I wish I could write that text. But then we went out for dinner.
On the way there: A man and his two girlfriends engage Iven in a conversation about Germany, literature, about the trip. As with other conversations, I don't exist here, no one looks at me, no one asks me anything. That's not new, not here, not at home. Iven is supposed to say hello to her friends, Renate and Dieter from Stuttgart, in a video. I accidentally appear in the frame. They say goodbye effusively, one of them waving with one hand, holding a MAGA cap in the other.
Bye Renate, bye Dieter.
Before we are given the menu, an argument breaks out. Across the street, two men are standing, one wearing a Trump shirt, the other not. One says to the other: You know, you're supporting a pedophile. The other starts shouting.
Biden is the pedophile. You're the pedophile.

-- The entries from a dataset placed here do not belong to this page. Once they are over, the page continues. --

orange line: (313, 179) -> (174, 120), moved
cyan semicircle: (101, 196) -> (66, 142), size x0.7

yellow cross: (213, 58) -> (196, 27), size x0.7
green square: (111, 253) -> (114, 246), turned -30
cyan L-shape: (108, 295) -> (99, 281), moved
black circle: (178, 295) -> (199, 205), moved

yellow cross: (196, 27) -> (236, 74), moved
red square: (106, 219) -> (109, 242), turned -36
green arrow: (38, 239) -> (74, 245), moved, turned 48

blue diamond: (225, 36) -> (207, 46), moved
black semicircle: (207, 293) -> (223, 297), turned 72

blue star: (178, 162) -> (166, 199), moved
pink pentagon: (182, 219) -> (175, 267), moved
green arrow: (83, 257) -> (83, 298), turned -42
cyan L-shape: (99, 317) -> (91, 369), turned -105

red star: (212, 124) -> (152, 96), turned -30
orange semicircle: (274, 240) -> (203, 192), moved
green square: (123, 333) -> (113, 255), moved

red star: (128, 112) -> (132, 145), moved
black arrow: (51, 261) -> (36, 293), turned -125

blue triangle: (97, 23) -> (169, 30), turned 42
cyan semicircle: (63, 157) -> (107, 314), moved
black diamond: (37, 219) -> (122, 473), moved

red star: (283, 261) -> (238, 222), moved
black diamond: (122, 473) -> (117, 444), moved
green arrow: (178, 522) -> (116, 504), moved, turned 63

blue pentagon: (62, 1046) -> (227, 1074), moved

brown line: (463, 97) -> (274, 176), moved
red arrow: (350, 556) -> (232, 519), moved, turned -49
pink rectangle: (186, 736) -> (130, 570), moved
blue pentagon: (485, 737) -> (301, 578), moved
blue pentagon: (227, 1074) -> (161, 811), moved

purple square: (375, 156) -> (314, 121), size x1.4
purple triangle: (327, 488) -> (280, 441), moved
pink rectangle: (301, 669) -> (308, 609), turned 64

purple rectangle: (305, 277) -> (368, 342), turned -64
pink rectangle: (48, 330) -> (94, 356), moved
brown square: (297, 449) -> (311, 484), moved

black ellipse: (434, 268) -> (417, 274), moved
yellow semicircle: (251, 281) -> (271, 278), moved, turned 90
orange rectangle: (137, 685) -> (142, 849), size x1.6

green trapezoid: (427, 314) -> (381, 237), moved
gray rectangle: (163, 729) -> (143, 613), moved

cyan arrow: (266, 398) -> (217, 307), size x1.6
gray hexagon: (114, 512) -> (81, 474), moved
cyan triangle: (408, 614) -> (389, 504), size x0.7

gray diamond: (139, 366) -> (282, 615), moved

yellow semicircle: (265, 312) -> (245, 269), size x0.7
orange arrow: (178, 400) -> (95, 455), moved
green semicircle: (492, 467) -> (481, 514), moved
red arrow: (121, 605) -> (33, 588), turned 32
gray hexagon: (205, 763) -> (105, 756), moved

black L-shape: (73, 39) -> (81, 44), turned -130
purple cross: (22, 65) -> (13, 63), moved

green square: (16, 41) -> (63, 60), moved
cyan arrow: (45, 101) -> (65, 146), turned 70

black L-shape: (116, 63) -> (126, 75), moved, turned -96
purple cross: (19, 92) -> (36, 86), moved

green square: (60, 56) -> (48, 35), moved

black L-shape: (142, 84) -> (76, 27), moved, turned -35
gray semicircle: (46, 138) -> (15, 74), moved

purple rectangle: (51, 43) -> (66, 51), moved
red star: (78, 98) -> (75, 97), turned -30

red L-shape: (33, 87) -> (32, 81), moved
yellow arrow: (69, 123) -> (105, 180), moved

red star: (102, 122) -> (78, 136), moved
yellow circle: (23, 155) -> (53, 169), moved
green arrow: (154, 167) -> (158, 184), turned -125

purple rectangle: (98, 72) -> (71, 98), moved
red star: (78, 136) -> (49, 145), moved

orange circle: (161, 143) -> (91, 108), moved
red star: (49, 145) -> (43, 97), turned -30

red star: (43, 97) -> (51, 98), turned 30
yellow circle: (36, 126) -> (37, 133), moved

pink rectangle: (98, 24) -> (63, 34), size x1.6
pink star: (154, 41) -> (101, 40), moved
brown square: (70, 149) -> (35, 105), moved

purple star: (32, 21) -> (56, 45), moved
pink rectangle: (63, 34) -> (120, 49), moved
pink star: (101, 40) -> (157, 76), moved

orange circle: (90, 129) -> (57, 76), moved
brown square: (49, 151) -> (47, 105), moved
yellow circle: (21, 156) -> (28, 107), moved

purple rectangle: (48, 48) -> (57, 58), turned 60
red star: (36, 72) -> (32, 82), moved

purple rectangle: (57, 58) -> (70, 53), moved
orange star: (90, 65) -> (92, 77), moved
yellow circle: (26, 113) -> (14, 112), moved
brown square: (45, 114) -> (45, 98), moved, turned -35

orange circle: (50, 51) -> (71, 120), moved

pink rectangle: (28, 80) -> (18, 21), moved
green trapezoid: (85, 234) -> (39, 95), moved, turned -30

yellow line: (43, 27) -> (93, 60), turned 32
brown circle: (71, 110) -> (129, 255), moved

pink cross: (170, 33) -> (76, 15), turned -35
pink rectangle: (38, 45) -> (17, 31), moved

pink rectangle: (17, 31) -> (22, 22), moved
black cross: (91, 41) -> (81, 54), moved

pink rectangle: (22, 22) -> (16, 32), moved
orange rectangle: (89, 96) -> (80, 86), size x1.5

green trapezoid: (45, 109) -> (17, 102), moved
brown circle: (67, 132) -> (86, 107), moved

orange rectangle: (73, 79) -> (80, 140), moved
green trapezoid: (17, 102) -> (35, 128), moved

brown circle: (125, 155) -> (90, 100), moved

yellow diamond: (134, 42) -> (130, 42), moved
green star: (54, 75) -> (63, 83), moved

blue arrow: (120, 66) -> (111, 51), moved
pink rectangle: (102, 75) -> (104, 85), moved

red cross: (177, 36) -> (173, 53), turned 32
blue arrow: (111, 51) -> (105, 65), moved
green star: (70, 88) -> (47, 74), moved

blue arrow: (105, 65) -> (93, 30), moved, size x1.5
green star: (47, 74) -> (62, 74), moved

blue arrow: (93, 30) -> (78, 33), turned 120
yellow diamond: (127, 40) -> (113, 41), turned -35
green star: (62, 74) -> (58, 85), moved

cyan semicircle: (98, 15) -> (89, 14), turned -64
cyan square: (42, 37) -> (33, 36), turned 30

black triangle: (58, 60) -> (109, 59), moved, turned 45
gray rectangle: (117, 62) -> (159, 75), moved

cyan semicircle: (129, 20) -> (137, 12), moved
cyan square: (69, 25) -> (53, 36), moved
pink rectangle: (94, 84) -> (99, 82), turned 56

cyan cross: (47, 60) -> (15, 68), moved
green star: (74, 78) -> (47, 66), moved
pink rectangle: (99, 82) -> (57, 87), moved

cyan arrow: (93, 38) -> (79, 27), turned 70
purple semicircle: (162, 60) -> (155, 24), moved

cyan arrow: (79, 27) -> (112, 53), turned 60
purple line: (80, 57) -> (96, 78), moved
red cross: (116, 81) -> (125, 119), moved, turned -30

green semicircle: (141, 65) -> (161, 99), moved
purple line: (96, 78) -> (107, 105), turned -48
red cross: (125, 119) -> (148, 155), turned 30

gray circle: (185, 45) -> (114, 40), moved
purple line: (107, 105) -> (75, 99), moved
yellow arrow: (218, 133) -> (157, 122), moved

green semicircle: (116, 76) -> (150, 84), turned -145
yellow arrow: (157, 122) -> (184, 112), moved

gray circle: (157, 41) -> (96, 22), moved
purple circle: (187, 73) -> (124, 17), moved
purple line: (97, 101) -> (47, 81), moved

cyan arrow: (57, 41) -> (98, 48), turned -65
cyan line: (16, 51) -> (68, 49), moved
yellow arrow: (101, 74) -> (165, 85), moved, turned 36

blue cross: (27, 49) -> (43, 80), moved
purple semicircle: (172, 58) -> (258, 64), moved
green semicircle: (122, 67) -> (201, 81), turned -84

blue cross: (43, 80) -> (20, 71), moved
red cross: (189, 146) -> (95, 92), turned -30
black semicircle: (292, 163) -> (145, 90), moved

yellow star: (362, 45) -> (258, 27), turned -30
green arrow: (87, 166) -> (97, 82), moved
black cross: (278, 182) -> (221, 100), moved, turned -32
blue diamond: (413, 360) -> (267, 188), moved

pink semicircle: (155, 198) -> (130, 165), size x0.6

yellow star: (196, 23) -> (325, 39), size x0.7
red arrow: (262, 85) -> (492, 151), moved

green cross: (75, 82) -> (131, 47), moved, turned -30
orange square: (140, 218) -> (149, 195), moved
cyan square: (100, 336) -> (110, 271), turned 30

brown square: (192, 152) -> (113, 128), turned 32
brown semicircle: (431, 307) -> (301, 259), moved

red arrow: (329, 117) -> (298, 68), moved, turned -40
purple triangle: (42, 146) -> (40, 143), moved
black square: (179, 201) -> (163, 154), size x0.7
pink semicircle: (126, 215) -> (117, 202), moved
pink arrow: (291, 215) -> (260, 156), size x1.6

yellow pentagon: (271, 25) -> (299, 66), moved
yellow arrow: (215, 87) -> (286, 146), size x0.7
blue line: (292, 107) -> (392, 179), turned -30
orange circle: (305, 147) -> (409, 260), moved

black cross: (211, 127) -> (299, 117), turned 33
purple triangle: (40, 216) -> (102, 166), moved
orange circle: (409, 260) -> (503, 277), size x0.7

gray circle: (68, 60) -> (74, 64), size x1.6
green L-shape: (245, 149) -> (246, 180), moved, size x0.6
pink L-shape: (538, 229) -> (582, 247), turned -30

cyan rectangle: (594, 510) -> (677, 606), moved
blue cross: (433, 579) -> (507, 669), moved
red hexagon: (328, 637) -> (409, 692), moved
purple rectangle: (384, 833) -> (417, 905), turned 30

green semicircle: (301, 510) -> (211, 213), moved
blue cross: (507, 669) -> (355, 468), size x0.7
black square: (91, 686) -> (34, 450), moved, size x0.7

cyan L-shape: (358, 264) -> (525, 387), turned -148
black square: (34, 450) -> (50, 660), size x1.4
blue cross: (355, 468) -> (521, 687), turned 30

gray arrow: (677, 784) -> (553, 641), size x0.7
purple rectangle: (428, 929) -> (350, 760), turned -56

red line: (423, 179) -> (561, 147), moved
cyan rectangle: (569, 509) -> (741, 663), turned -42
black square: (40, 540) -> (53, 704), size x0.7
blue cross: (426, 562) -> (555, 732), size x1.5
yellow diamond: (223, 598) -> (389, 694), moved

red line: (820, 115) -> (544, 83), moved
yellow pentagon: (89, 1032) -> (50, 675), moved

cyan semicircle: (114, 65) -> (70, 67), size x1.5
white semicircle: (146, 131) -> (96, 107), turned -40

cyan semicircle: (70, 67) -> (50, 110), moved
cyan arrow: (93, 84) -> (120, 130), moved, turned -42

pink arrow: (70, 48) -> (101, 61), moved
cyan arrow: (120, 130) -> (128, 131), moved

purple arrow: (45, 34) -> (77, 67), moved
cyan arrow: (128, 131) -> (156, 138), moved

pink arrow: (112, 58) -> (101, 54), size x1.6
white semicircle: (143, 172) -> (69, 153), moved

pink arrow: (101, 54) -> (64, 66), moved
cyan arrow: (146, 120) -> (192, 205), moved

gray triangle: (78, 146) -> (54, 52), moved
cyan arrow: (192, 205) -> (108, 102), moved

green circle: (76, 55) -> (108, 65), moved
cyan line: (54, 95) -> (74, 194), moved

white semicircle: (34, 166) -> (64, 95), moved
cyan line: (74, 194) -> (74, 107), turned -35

Two African American women a few tables away join in: “Leave him alone,” they say, and then: “Trump IS a pedophile, that's just a fact.”
Shouting, screaming.
The Trump supporter's daughter finds the words to end the argument. She pulls her father away by the sleeve, turns around one last time, and shouts as loud as she can: JESUS LOVES YOU!
Cheers and applause erupted in the restaurant. Three women sitting next to us chant USA! USA! USA!, just like my friends and I used to in Giessen, ironically and after two glasses of wine. Only now do I notice that each of them is wearing a MAGA cap, one in red, two in blue. Passers-by walk past them, looking at them and calling out: “I really like your hat!”—and the cheering starts all over again. Most of them wear the same cap, some wear T-shirts that say: Police Lives Matter.
The daughter of migrants sits nearby, trembling. I feel sick, I'm angry, I'm scared. I vent to Iven in German, I don't know what to do with myself. I walk over to the two African American women and crouch down next to them. I thank them. They say, “You're welcome.” They say they're from Philadelphia and that it was hard to make friends at first. They say, “Everything is different here.”
Back at the table, I shake my head several times. The loudest of the MAGA women, short hair, androgynous, looks at me. “You okay there?” she asks me, and she asks it provocatively.
“Yeah,” I reply. “All good. You?”
“Oh, I'm great,” she replies sarcastically. “I just see that you're staring at me. Your stare is literally piercing my skull, so I just want to know if you're okay.”
“I'm okay, if you're okay,” I reply. “Are you okay?”
“I already said I'm okay,” she says louder.
“Well,” I say, trembling, “I guess that means we're both okay.”
We look at each other. Her mouth is twisted, her eyes narrow. My pulse is racing.
I look away, focus on our upcoming reading. Ask Iven where our next hotel is, when our train leaves.
150,000 right-wing extremists are demonstrating on the streets of London and the woman next to me says: I can just feel her staring at me.
I stare at my plate, at the broccoli, the wine, at Iven.
Three times as many people in North Rhine-Westphalia now vote for right-wing extremists, and the woman next to me says: That lady right next to us. I swear she's staring at me.
Pasta, plate, glass, Iven: „Do you think there's a laundry service at the hotel?“
On the way to the train station, two young men kneel in front of a picture of Charlie Kirk, and the woman next to me says: “It hasn’t been easy these past years.” And I know what unpredictable voices sound like.
I wish I could write a different text. But even more, I wish everything here were different. Another man walks past us, nods at her and says: “Nice hat you’re wearing there!” Our eyes meet briefly. She smirks, keeps eating, and then calls out to me: “Welcome to America.”